| dc.description.abstract | Borehole stability is controlled by various parameters such as rock strength, rock deformation properties, in-situ stress, borehole trajectory, shale swelling, pore pressure change due to osmosis, overbalance mud weight and temperature. The objective of this work is to construct analytical and numerical equations to predict borehole failure including all these parameters and comprehensively evaluate how to improve the borehole instability caused by these parameters.
Analytical solutions are developed for inclined wells including in-situ stress, shale swelling, pore pressure change due to osmosis, overbalance mud weight and temperature. A numerical model is developed for 3D inclined wells with orthotropic formation and layered formation. Using the analytical and numerical models, stress state around inclined wells is evaluated. The breakout angle is predicted using Mohr-Coulomb, Mogi, Lade and Drucker-Prager failure theories. Polar diagrams of mud weights are compared to judge the effect of each parameters and the magnitude predicted by the different failure theories.
Among these parameters, shale swelling and pore pressure change due to osmosis are the most difficult to estimate. Using with the laboratory measured swelling from cores obtained from various formations, the magnitude to induce breakouts caused by the swelling is the largest comparing with other parameters. Therefore, when shale stability problems occur, we need to estimate the magnitude of shale swelling and osmosis due to water potential difference. Then, to overcome the shale stability problem, we evaluated the sensitivity of human controllable parameters on borehole stability. The parameters which can be controlled by a drilling engineer are overbalance, type of mud, borehole temperature and borehole trajectory. If the shale swelling is small, the borehole stability is improved by the mud weight. However, from the swelling tests from the cores of Nankai-Trough, we estimated unless we use a swelling inhibitor to reduce the swelling less than 0.1%, the well is not possible to drill through. Actually, the well was abandoned due to instability after trying side track several times.

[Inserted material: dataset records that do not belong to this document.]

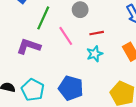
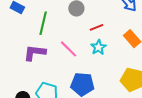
pink line: (66, 36) -> (69, 49), moved

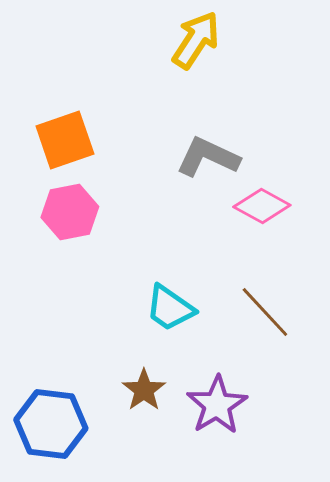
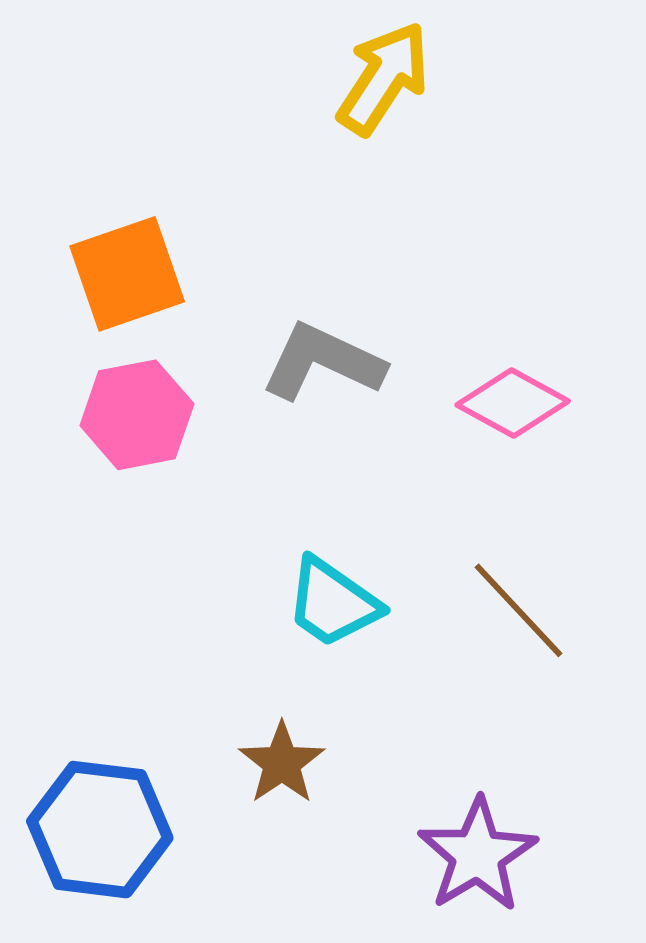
gray L-shape: (208, 157) -> (323, 362), moved
purple star: (217, 405) -> (477, 855), moved

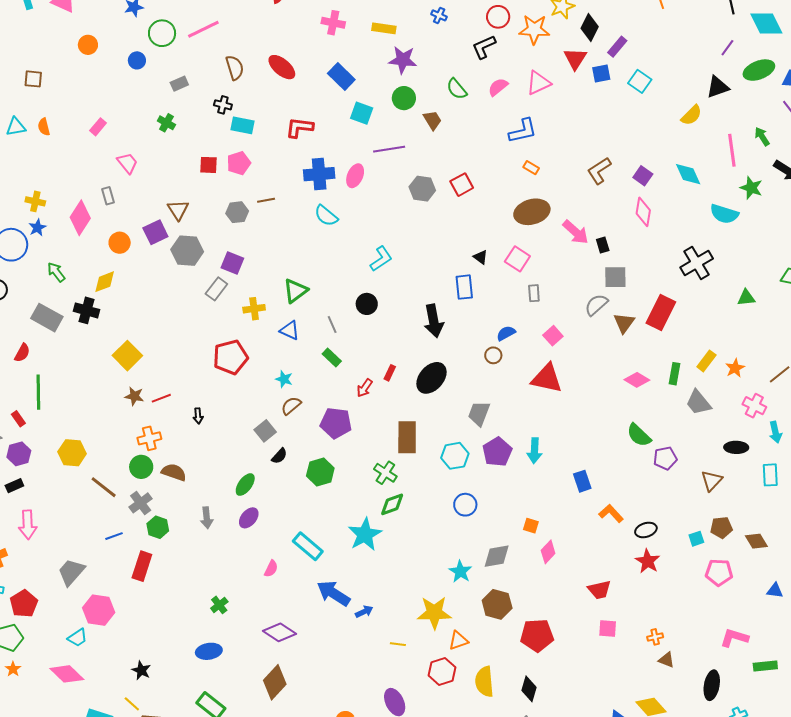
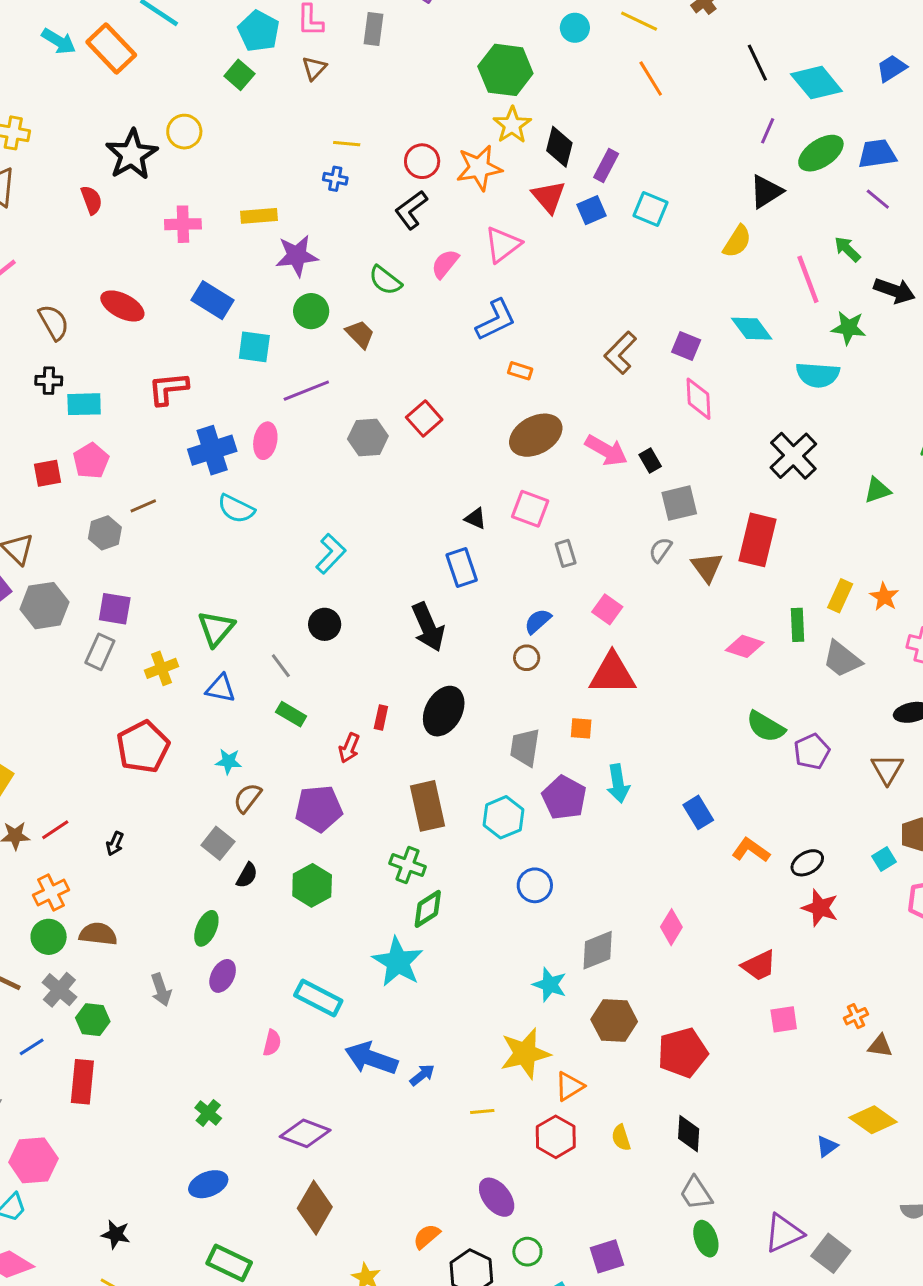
gray semicircle: (596, 305) -> (660, 550), size x0.7
black arrow: (198, 416) -> (115, 844), turned 42
orange square: (531, 526) -> (581, 728), moved
yellow semicircle: (484, 682) -> (621, 1138), size x0.6

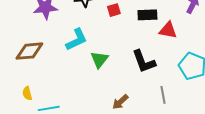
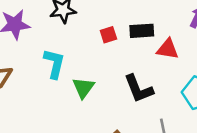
red square: (114, 10) -> (108, 35), moved
cyan L-shape: (76, 40) -> (54, 64), turned -50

Unlike previous works, this thesis uses all important parameters (swelling, temperature, pore pressure, orthotropic formation, layered formation) to estimate the stresses around inclined wells. Failure analysis includes Mohr, Mogi, Lade and Drucker-Prager. Finally, the polar diagrams of critical mud weight are used to judge whether we can choose well trajectory, orientation with respect to bedding planes, mud weight, shale inhibitor, and temperature to stabilize the borehole. | en |